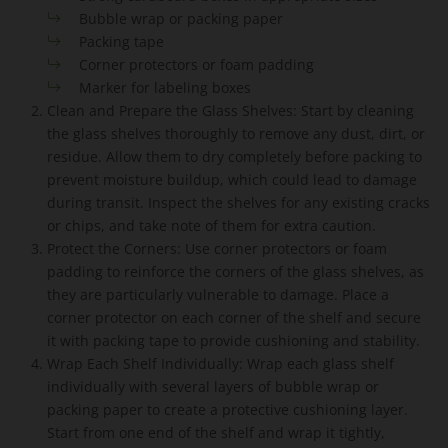
Bubble wrap or packing paper
Packing tape
Corner protectors or foam padding
Marker for labeling boxes
Clean and Prepare the Glass Shelves: Start by cleaning
the glass shelves thoroughly to remove any dust, dirt, or
residue. Allow them to dry completely before packing to
prevent moisture buildup, which could lead to damage
during transit. Inspect the shelves for any existing cracks
or chips, and take note of them for extra caution.
Protect the Corners: Use corner protectors or foam
padding to reinforce the corners of the glass shelves, as
they are particularly vulnerable to damage. Place a
corner protector on each corner of the shelf and secure
it with packing tape to provide cushioning and stability.
Wrap Each Shelf Individually: Wrap each glass shelf
individually with several layers of bubble wrap or
packing paper to create a protective cushioning layer.
Start from one end of the shelf and wrap it tightly,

+ + +

▶ WORK ORDER: Return the data word for word without its pictures.

▶ WRITTEN ANSWER:
Bubble wrap or packing paper
Packing tape
Corner protectors or foam padding
Marker for labeling boxes
Clean and Prepare the Glass Shelves: Start by cleaning
the glass shelves thoroughly to remove any dust, dirt, or
residue. Allow them to dry completely before packing to
prevent moisture buildup, which could lead to damage
during transit. Inspect the shelves for any existing cracks
or chips, and take note of them for extra caution.
Protect the Corners: Use corner protectors or foam
padding to reinforce the corners of the glass shelves, as
they are particularly vulnerable to damage. Place a
corner protector on each corner of the shelf and secure
it with packing tape to provide cushioning and stability.
Wrap Each Shelf Individually: Wrap each glass shelf
individually with several layers of bubble wrap or
packing paper to create a protective cushioning layer.
Start from one end of the shelf and wrap it tightly,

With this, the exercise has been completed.